What you should do ::
In this exercise, print only the lines of the records below from the one with "rugăciunilor poate fi" through the one with "いるという点だ。組織は、ツールがどのデータを取り込", inclusive. Pictures are not part of the copy.

### Exercise input

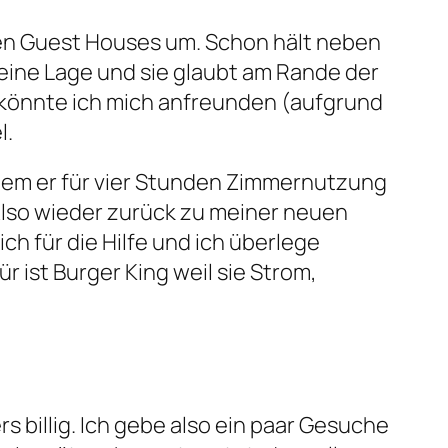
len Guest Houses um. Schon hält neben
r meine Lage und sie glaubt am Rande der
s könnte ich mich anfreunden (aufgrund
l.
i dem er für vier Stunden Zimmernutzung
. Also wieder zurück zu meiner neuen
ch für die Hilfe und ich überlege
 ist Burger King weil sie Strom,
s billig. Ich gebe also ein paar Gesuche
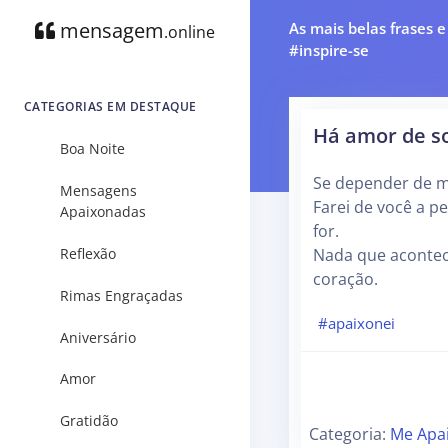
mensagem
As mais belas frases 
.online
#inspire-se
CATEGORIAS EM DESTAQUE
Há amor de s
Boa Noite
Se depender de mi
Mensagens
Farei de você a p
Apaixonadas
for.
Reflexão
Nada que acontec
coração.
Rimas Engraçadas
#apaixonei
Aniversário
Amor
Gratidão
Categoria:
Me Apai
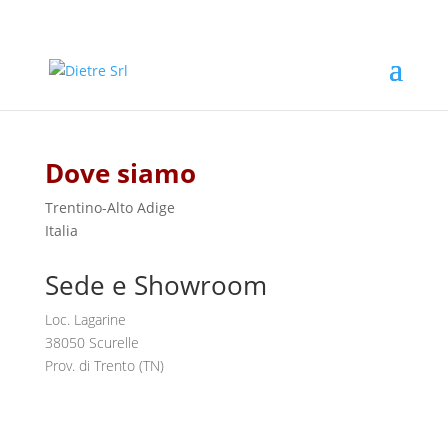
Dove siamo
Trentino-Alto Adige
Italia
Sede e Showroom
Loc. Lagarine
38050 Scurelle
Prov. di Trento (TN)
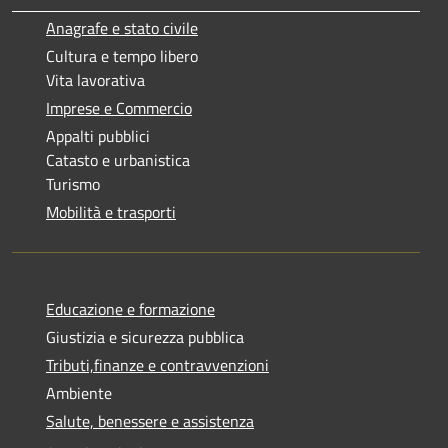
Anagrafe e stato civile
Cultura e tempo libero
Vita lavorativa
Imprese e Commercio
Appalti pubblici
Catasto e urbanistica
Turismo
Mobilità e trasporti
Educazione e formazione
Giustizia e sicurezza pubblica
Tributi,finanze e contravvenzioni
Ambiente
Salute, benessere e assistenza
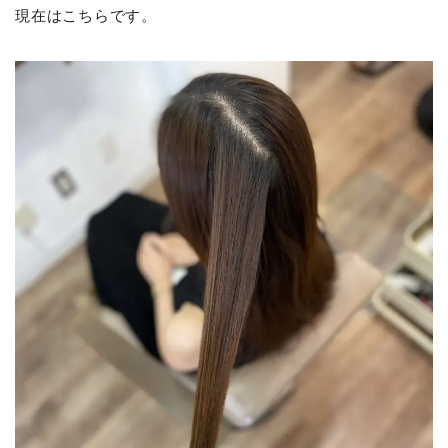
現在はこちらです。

######
### Exercise input

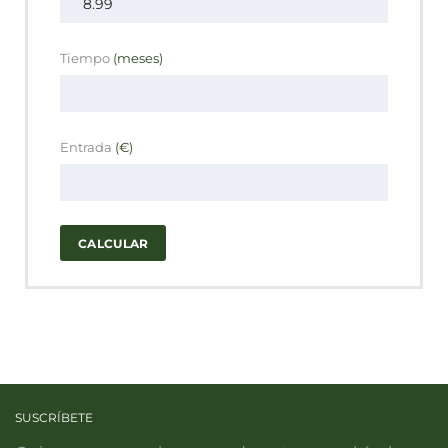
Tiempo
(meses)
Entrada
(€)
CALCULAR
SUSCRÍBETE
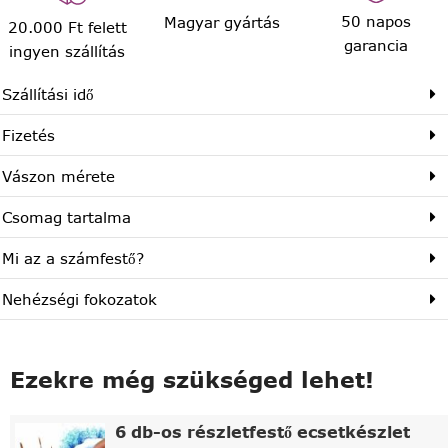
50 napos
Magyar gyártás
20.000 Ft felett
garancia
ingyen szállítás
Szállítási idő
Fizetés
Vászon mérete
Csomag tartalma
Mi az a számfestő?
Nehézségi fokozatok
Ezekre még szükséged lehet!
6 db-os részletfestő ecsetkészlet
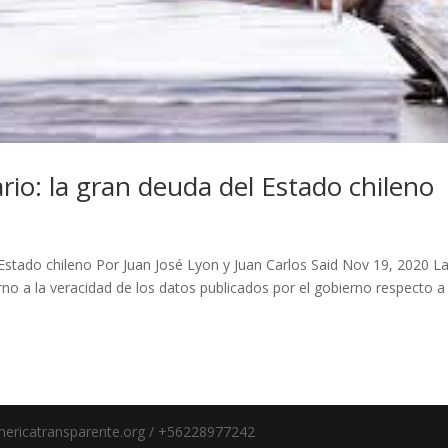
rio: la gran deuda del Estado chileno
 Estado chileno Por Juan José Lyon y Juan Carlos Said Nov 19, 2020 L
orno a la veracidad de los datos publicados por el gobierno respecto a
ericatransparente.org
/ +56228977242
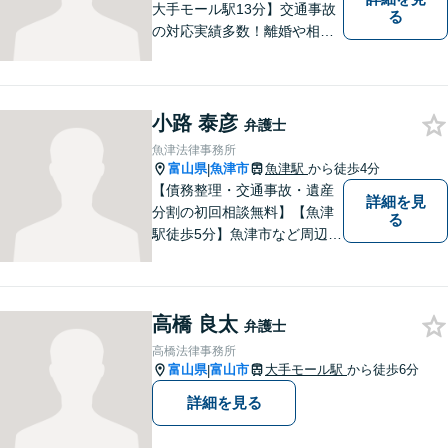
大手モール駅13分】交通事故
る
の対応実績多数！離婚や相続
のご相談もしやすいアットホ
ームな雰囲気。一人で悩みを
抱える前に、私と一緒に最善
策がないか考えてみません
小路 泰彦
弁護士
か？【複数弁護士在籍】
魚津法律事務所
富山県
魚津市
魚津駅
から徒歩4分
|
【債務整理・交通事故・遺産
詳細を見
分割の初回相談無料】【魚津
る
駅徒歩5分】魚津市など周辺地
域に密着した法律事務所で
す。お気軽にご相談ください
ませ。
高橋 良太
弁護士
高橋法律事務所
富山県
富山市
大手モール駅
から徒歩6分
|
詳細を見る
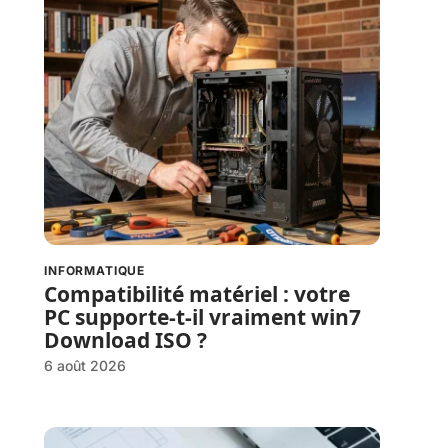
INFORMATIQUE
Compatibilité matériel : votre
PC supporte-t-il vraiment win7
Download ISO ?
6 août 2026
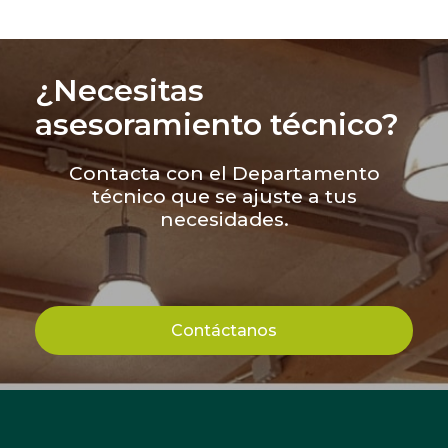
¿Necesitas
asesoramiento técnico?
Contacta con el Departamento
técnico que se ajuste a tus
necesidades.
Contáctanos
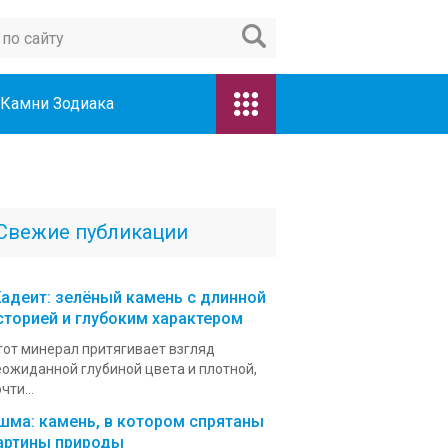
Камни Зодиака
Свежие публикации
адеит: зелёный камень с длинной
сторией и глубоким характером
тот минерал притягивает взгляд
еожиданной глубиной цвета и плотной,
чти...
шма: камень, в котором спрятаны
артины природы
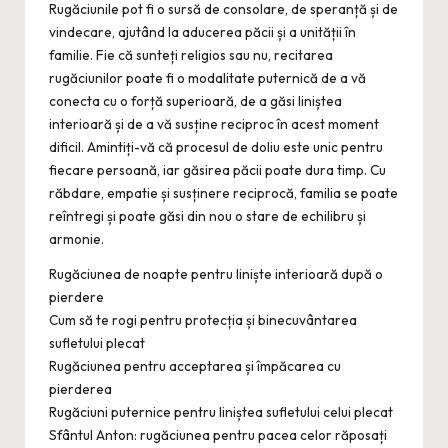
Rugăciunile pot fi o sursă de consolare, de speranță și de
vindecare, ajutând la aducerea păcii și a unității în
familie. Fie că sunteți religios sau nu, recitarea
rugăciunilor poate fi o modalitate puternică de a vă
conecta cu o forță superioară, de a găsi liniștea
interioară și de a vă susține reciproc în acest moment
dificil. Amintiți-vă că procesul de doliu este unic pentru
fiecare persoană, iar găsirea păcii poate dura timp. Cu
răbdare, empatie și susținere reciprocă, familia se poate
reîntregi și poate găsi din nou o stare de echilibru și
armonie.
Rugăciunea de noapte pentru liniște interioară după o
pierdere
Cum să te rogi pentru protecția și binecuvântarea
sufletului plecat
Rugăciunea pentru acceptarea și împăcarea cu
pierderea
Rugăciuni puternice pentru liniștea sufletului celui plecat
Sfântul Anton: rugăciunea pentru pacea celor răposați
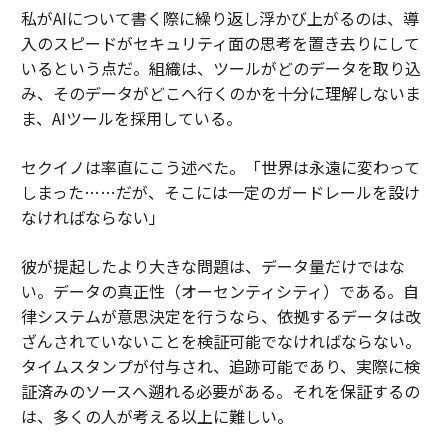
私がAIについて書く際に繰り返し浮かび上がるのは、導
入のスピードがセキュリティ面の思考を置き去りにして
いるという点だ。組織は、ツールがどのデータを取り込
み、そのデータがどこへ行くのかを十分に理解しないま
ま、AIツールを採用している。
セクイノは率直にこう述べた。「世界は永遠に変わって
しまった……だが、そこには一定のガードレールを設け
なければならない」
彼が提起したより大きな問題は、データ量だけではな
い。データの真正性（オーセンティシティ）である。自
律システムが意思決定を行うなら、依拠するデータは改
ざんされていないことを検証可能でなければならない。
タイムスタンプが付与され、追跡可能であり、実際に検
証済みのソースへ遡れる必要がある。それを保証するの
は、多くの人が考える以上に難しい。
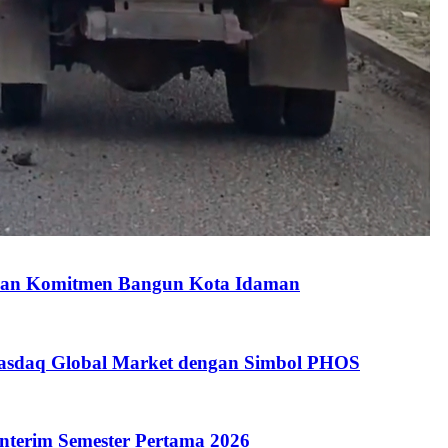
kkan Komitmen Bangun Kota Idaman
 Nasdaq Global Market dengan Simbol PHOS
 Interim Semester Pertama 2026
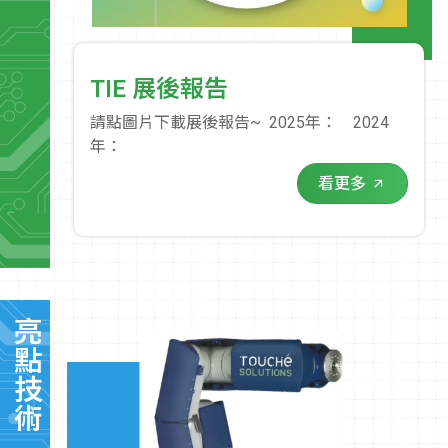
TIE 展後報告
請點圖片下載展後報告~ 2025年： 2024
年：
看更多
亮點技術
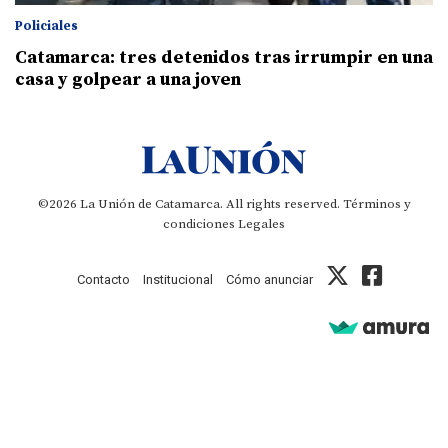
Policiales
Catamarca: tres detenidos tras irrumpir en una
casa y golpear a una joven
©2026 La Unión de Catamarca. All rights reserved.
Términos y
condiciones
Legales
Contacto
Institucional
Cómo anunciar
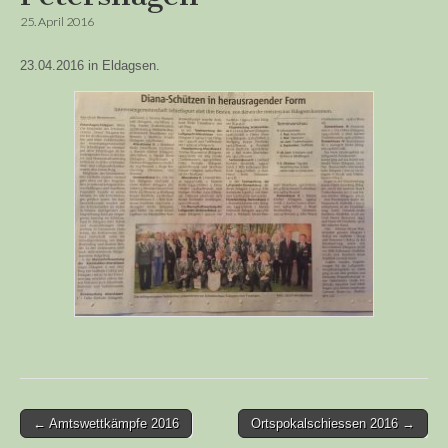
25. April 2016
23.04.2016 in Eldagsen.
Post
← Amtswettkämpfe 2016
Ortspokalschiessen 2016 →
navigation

######
### Exercise input

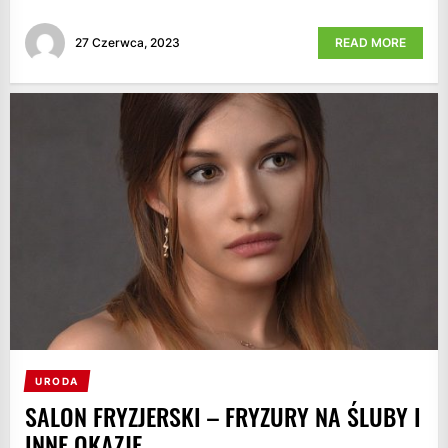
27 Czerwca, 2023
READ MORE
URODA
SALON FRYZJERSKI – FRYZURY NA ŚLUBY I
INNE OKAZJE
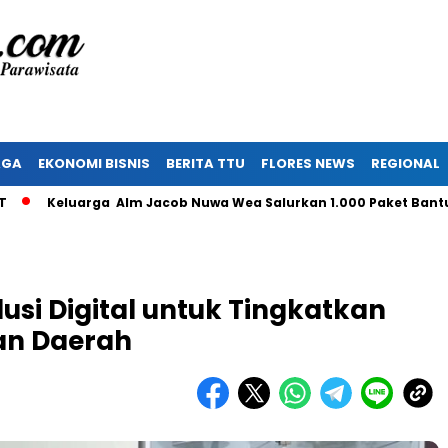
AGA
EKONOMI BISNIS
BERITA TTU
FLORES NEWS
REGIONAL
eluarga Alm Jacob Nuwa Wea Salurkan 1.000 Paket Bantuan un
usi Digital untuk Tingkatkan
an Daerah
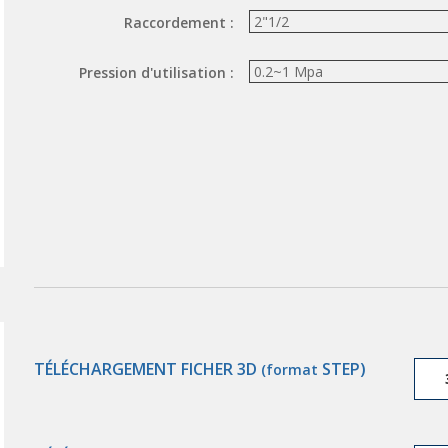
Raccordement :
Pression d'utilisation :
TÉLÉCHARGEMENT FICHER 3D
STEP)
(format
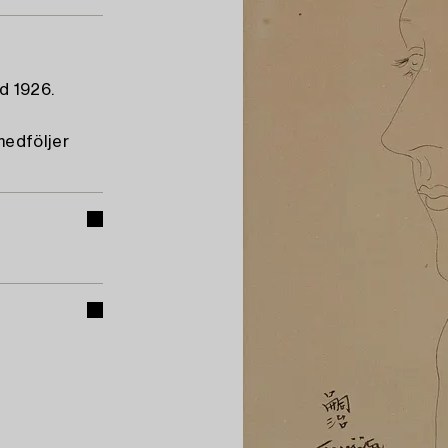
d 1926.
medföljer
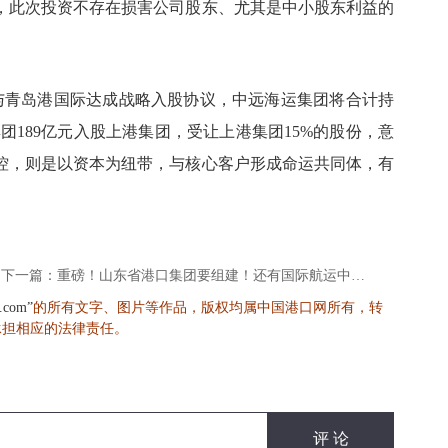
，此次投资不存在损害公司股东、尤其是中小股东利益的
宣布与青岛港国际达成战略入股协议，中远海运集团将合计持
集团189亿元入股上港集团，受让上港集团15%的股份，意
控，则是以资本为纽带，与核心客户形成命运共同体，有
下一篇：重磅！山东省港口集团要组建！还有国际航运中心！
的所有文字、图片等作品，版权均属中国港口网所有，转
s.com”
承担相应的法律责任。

######

Task solution ::
rugăciunilor poate fi o modalitate puternică de a vă
conecta cu o forță superioară, de a găsi liniștea
interioară și de a vă susține reciproc în acest moment
dificil. Amintiți-vă că procesul de doliu este unic pentru
fiecare persoană, iar găsirea păcii poate dura timp. Cu
răbdare, empatie și susținere reciprocă, familia se poate
reîntregi și poate găsi din nou o stare de echilibru și
armonie.
Rugăciunea de noapte pentru liniște interioară după o
pierdere
Cum să te rogi pentru protecția și binecuvântarea
sufletului plecat
Rugăciunea pentru acceptarea și împăcarea cu
pierderea
Rugăciuni puternice pentru liniștea sufletului celui plecat
Sfântul Anton: rugăciunea pentru pacea celor răposați
私がAIについて書く際に繰り返し浮かび上がるのは、導
入のスピードがセキュリティ面の思考を置き去りにして
いるという点だ。組織は、ツールがどのデータを取り込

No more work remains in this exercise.